### GOAL OF THE EXERCISE
Check each line of the material below for the string "Table" and reply with how many have it, nothing more.

### DATASET ENTRIES
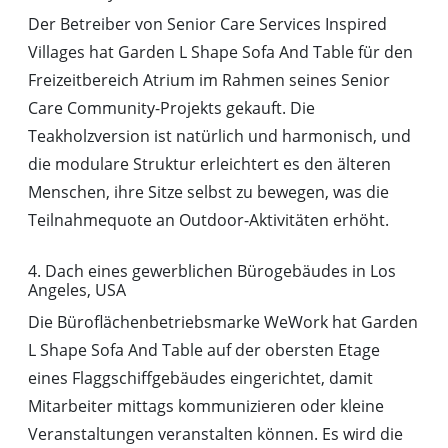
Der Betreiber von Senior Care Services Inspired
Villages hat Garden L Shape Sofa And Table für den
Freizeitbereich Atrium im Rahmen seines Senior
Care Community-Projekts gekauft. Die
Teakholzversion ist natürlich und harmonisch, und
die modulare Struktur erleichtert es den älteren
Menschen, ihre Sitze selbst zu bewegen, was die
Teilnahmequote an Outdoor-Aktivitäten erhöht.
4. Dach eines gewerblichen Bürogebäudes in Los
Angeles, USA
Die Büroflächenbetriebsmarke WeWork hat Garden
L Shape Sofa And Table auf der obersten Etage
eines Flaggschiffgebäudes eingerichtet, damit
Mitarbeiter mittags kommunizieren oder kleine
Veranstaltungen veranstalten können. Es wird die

* * *

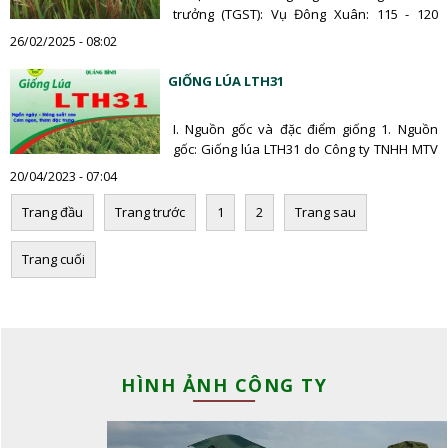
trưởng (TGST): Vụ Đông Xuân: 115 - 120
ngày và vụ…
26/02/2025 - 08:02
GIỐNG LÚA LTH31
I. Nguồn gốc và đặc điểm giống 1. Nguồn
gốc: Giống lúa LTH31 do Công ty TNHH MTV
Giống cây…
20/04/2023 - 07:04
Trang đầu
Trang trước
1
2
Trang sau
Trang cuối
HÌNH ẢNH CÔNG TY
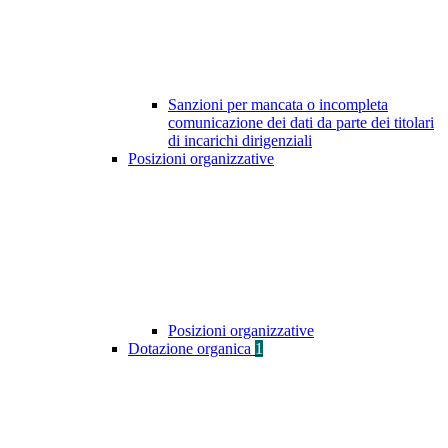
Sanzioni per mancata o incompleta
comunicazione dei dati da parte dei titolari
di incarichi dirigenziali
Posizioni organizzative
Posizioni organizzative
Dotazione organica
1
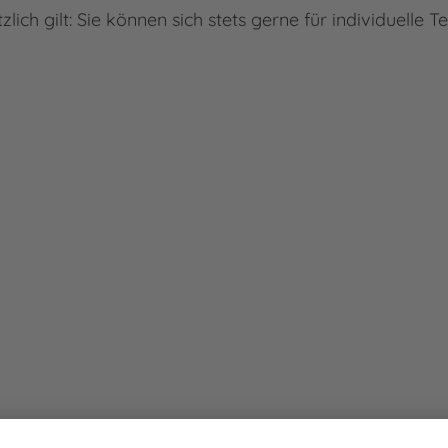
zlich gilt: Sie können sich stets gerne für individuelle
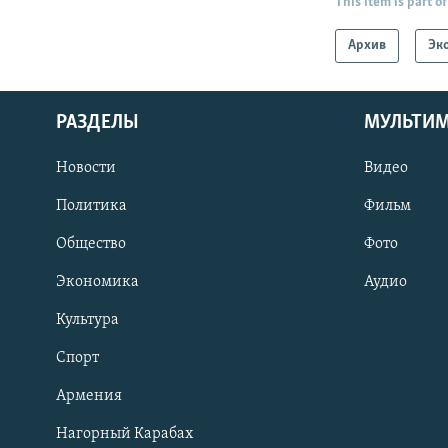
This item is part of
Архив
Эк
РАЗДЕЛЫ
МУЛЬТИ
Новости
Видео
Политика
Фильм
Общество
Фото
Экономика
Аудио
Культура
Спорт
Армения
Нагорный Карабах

...

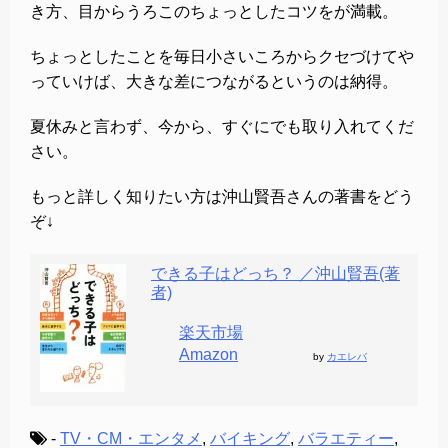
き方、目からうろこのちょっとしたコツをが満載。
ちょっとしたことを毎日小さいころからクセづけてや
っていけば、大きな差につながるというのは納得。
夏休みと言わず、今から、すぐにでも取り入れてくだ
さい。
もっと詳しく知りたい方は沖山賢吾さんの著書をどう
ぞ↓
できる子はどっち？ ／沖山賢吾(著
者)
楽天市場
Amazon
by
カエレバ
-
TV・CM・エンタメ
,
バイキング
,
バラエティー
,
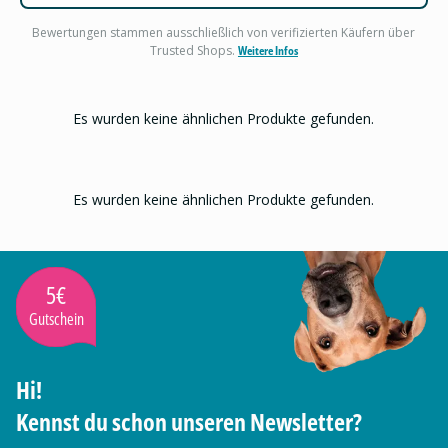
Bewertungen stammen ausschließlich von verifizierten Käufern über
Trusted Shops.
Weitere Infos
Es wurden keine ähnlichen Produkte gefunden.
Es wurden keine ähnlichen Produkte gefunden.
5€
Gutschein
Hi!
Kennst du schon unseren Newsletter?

### RESULT
2